Club Stuff The next meeting is scheduled for this coming Thursday January 26th. I will be hosting this one, the directions to my place can be found at the bottom.
As I read through the minutes from the last meeting here, I just want to thank Daniela Bell for taking excellent notes!
We need a club logo! Since this whole logo thing has been dragging on for a while, we decided to put a deadline on logo submissions. The deadline will be the March 23rd meeting where we will vote on all logo submissions. If you want to have the bragging rights to our logo, and maybe even a free pint glass to the winner, get ‘er entered. We’re looking for a logo that embodies the club’s name and our love for brewing and beer drinking. If you are planning on making a logo submission, email me so I can get a feel for how many submissions to expect.
Once we have a winning logo, the first thing we would like to do is make logo pint glasses for the club members. Kris has volunteered to do all the legwork to find custom glass print/etching vendors. He’ll try to get a few different options for us to choose from so we can get the look we want.
We also discussed at the last meeting what kind of weekend events we would like to have in the next year. Here are the event ideas we discussed at the last meeting. Regardless if you have attended a meeting or not, please feel free to email me back which ideas most appeal to you. If you have any ideas to add, let me know.
As for upcoming meetings we discussed possibly organizing some to be topical. We have done a few where we explored specific beer styles such as Munich Dunkels and smoked beers. During those meetings we had a presenter speak on the style and then all sampled different commercial examples of the style. Those went well, and probably will continue to do them occasionally. We would like to have some other ideas for topical meetings, but need feedback from you to get an idea of what people would be interested in.
BJCP Study Group As an offshoot to our normal meetings Eric brought up the idea of starting a BJCP study group. If anyone is interested in studying for and taking the BJCP exam, email me and I’ll get you in the study group loop.

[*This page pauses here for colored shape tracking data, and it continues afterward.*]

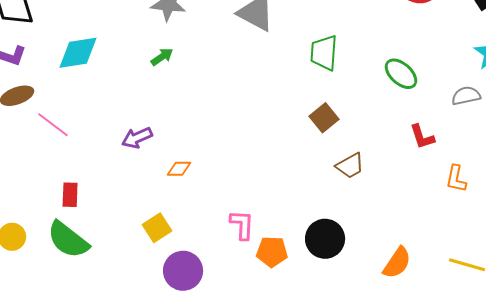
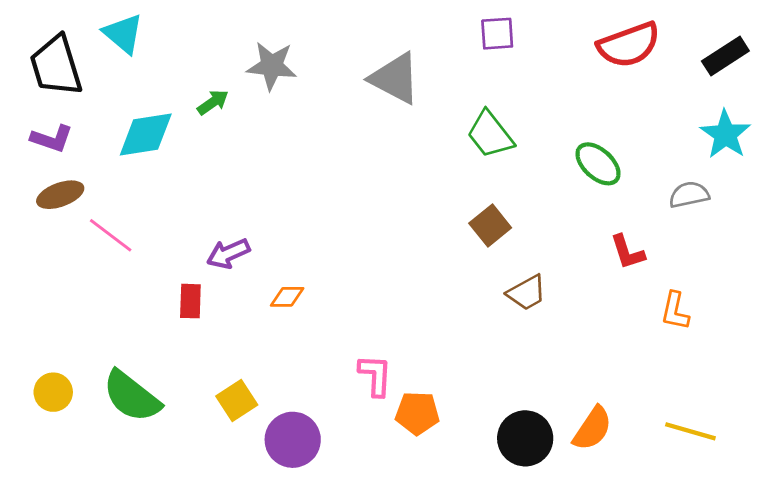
green trapezoid: (324, 53) -> (490, 134), turned -42
green arrow: (162, 57) -> (213, 102), moved
red rectangle: (70, 195) -> (190, 301), moved
yellow square: (157, 228) -> (237, 401), moved
black circle: (325, 239) -> (525, 438), moved

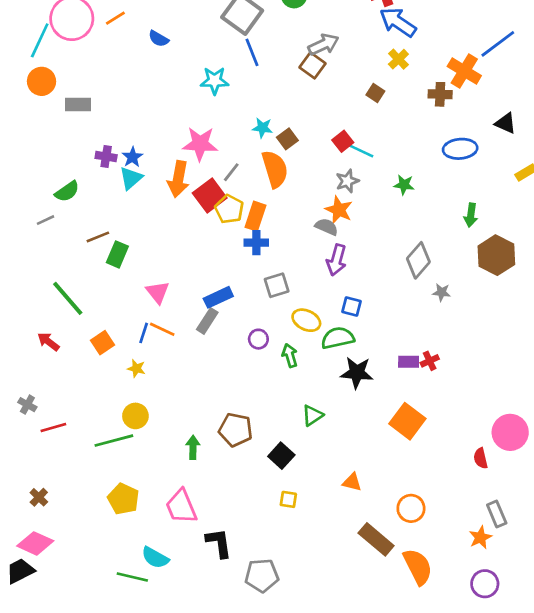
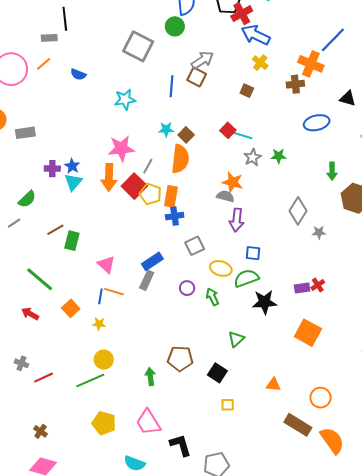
blue line: (252, 52) -> (172, 86), moved, turned 35
orange semicircle: (275, 169) -> (180, 159), turned 32
gray star: (347, 181) -> (253, 157), moved

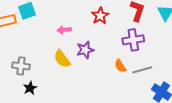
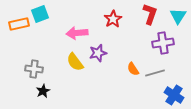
pink arrow: (64, 30) -> (77, 33), size x1.5
purple cross: (133, 40) -> (163, 43), moved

Beer Style of the Month Since this topic wasn’t discussed at the last meeting I don’t have an official style of the month. However, Dunn and I are conducting a malt experiment by brewing English Ordinary Bitters with the same yeast and hops but with different base malts. We feel that this style is a good way to discover the different characteristics between base malts. So far, we have brewed a batch with Muntons’ Maris Otter and another batch with Breiss American 2-Row. Our next 2 batches will be Simpson’s Golden Promise and Crisp Maris Otter (a floor malted MO).

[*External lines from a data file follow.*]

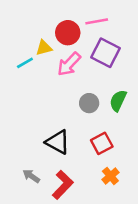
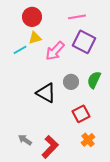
red circle: (68, 33) -> (32, 17), moved
black triangle: (58, 142) -> (46, 93), moved

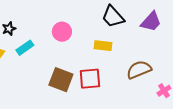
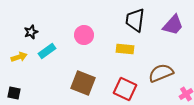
black trapezoid: (113, 17) -> (135, 20), turned 50
red square: (90, 79) -> (125, 89), moved, turned 30

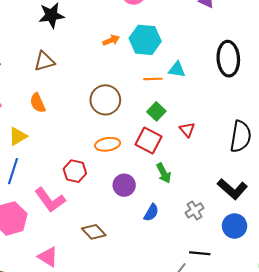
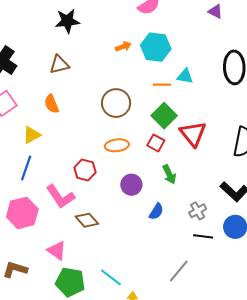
green square: (156, 111) -> (164, 116), size x1.4
red triangle: (187, 130) -> (193, 134), size x1.8
red square: (148, 140) -> (156, 143), size x0.7
brown diamond: (94, 232) -> (87, 220), moved
black line: (200, 253) -> (203, 236), moved

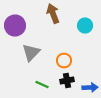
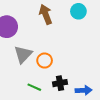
cyan circle: (85, 26) -> (78, 11), moved
orange circle: (64, 60) -> (45, 61), moved

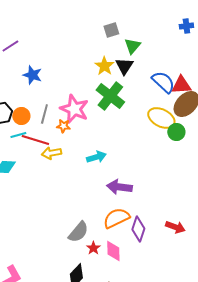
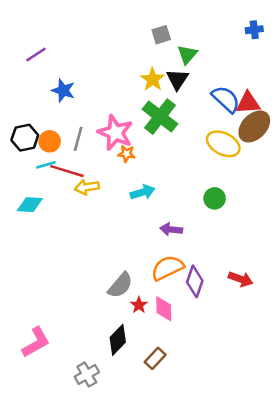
orange star: (63, 126) -> (127, 154), moved
green circle: (176, 132) -> (215, 198), moved
purple arrow: (119, 187) -> (171, 229), size x0.7

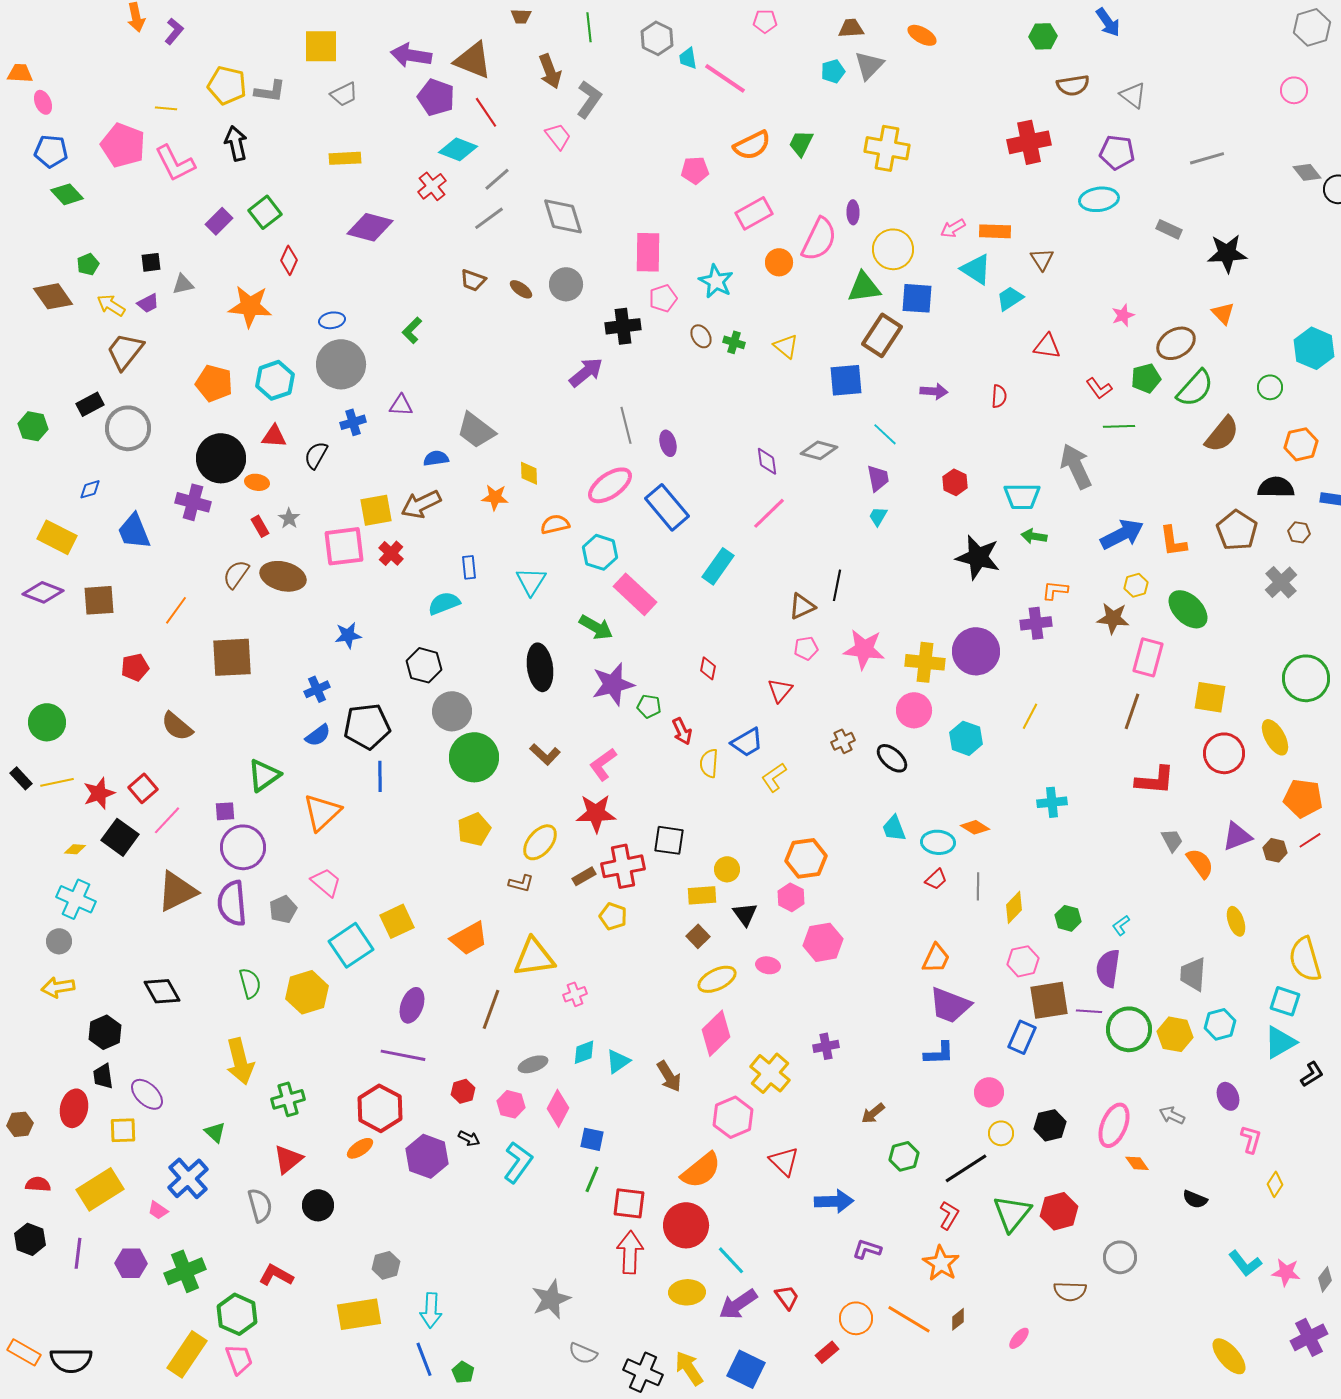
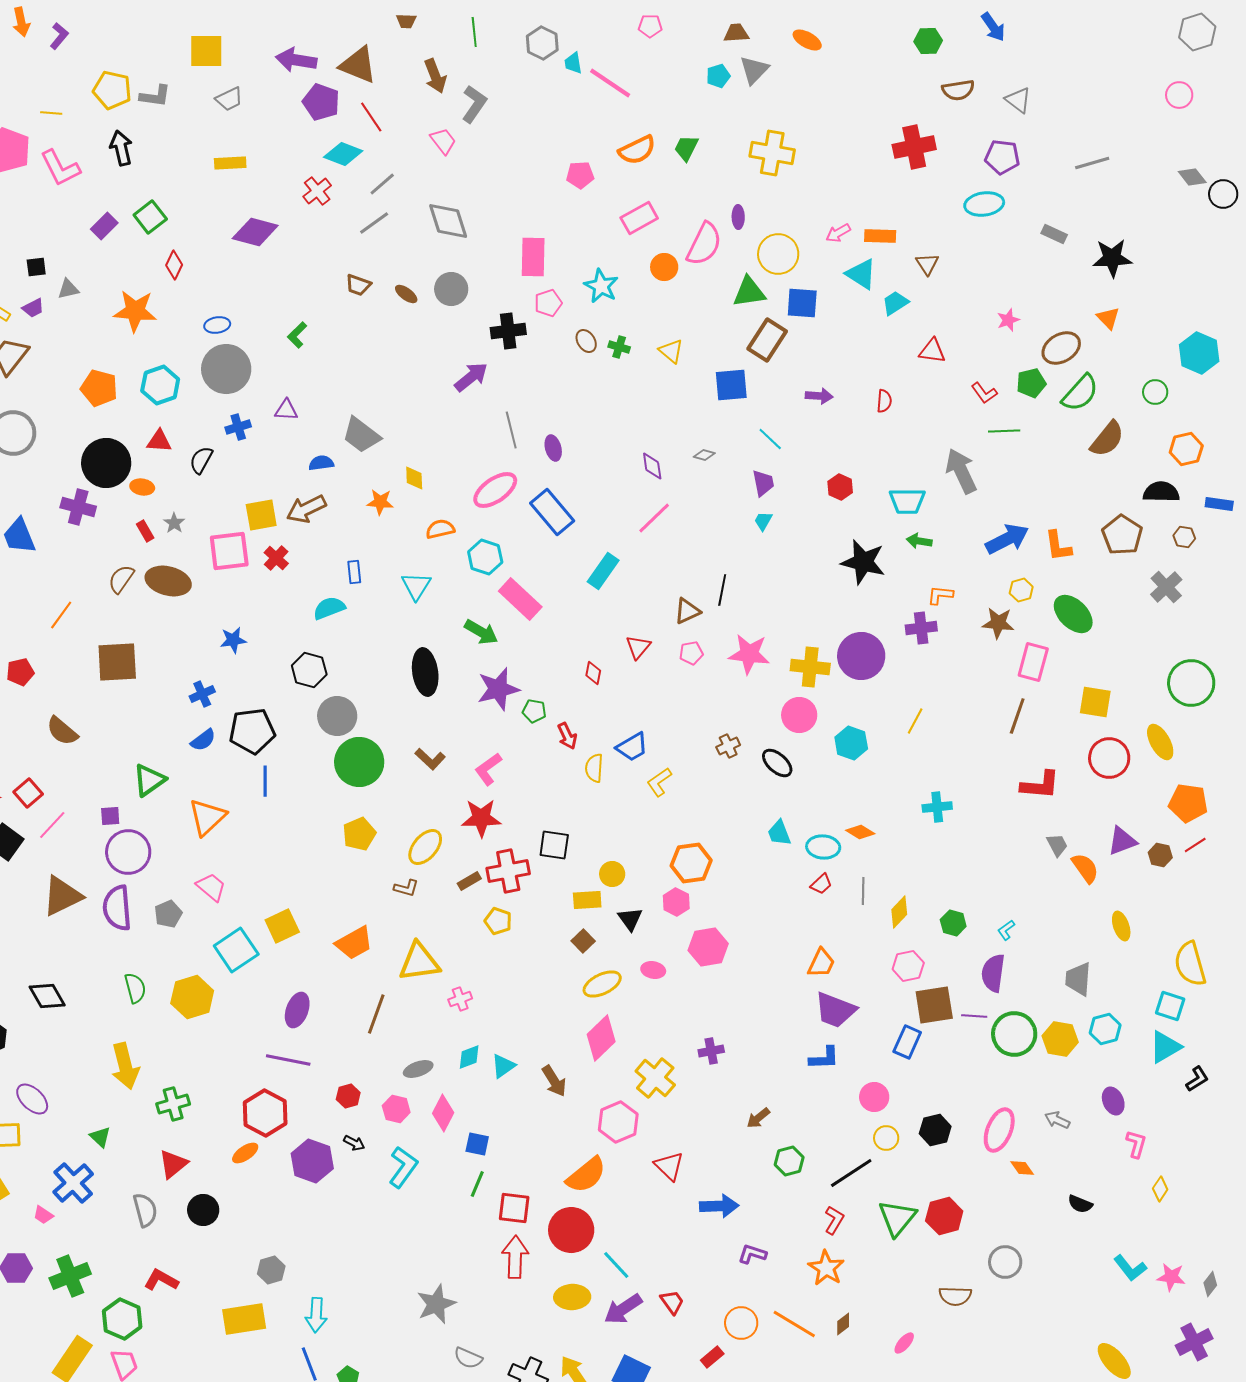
gray diamond: (819, 450) -> (704, 455), size x0.6
red triangle: (780, 690) -> (638, 647), moved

So why not, and make January English Ordinary Bitter month. Ordinary Bitter is a slightly sweet medium-light bodied low gravity and lightly carbonated easy drinking English ale. It’s a great drinking beer that you can’t unfortunately buy a commercial example of locally (that I know of). Dunn and I are only making 4 different bitters to compare the malts, but it would be really cool if you wanted to jump in and make one yourself and compare it with ours. Here’s the recipe:
All water used was charcoal filtered Bloomington tap water 7lbs of your base malt of your choice. 1.5oz of 4% AA (6 HBU) Fuggle (60 minutes) 1.0oz Fuggle (20 minutes) 1tsp. Irish Moss (15 minutes) 0.5oz Fuggle (0 minutes)

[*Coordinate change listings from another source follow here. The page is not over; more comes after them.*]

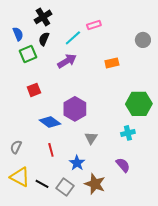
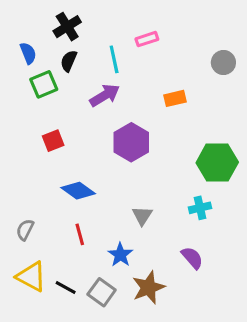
cyan line: (73, 38) -> (114, 59), turned -60
purple hexagon: (75, 109) -> (131, 142), moved
brown star: (95, 184) -> (148, 288), turned 30

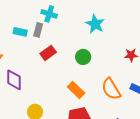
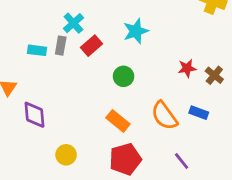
cyan cross: (49, 14) -> (73, 23), turned 35
cyan star: (95, 24) -> (136, 31), turned 30
red rectangle: (48, 53) -> (91, 46), moved

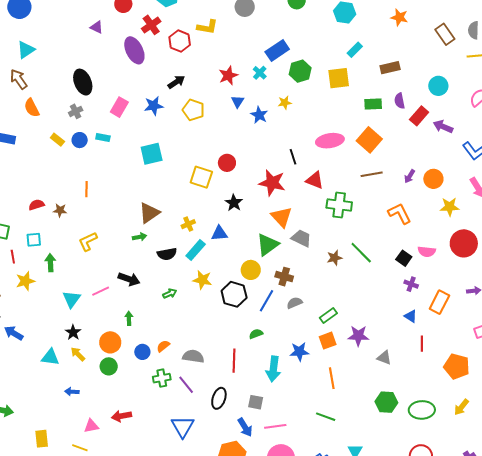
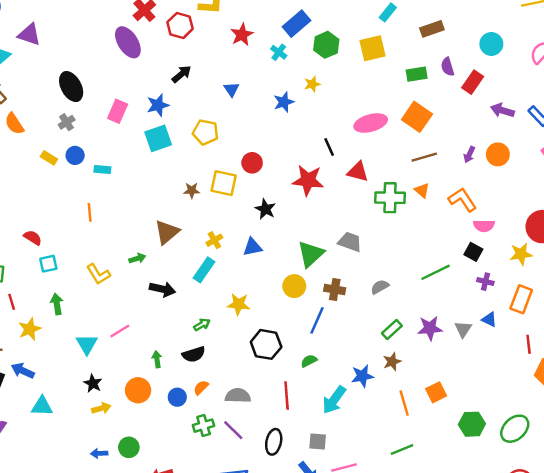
purple triangle: (97, 27) -> (29, 35), moved, size x1.5
red star: (228, 75) -> (242, 35), moved
blue triangle: (238, 102) -> (231, 89), moved
yellow pentagon: (193, 110) -> (206, 132), moved
blue star: (259, 115) -> (284, 102), turned 30
purple arrow: (443, 127) -> (502, 110), moved
cyan rectangle: (103, 138) -> (102, 170), moved
cyan square: (152, 154) -> (158, 138), moved
red semicircle: (36, 205) -> (33, 238), turned 56
yellow star: (450, 207) -> (521, 254), moved
brown star: (60, 210) -> (192, 190), moved
orange triangle: (282, 217) -> (422, 190), moved, size x0.6
green arrow: (140, 237) -> (137, 258), moved
cyan square: (34, 240) -> (48, 264), moved
yellow L-shape: (88, 241) -> (98, 274), turned -90
cyan rectangle: (196, 250) -> (204, 270), moved
pink semicircle: (427, 252) -> (484, 226), moved
green line: (361, 253) -> (436, 272), moved, turned -65
black semicircle: (167, 254) -> (194, 354), moved
brown star: (335, 258) -> (392, 362), moved
black arrow: (129, 279) -> (162, 289), moved
black hexagon: (234, 294) -> (266, 344), moved
gray semicircle: (294, 303) -> (380, 287), moved
blue arrow: (14, 333) -> (23, 371), moved
purple star: (358, 336) -> (430, 328), moved
orange square: (328, 341) -> (436, 392), moved
red line: (422, 344) -> (529, 344), moved
yellow arrow: (78, 354) -> (101, 408), turned 126
cyan triangle: (50, 357) -> (42, 406), moved
gray triangle: (384, 358) -> (463, 329), moved, turned 49
green circle: (109, 366) -> (129, 447), moved
cyan arrow: (273, 369) -> (334, 400), turned 35
green ellipse: (422, 410) -> (515, 429), turned -35
green line: (326, 417) -> (402, 449), turned -36

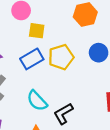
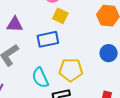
yellow pentagon: (61, 57) -> (71, 70), moved

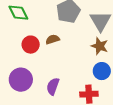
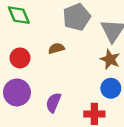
red circle: (31, 45) -> (20, 58), moved

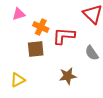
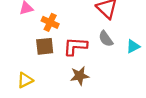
red L-shape: (64, 36) -> (75, 46), moved
gray semicircle: (92, 53) -> (106, 39), moved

Pitch a starter of White Labs WLP002 English Ale yeast
Mash in with 10 quarts of 163 degree water. Maintain a 152 degree mash for 60 minutes. Sparge until you have 6.5 gallons of run off. Bring to a boil and add boiling hops and being a 1 hour timer. Immediately chill the wort at the end of the boil. OG should for this recipe should be 1.038 (but we actually hit 1.044-47 with our first two batches). Pitch a vigorous 250ml starter. Oxygenate well. Fermentation should finish within 3 days at 68 degrees. Rack the beer to secondary and let clear for 3-5 days. Keg at 1.3 CO2/vol, or if bottling, use ½ the amount of priming sugar that you would normally use. This beer should be ready to drink within a week of bottling/kegging.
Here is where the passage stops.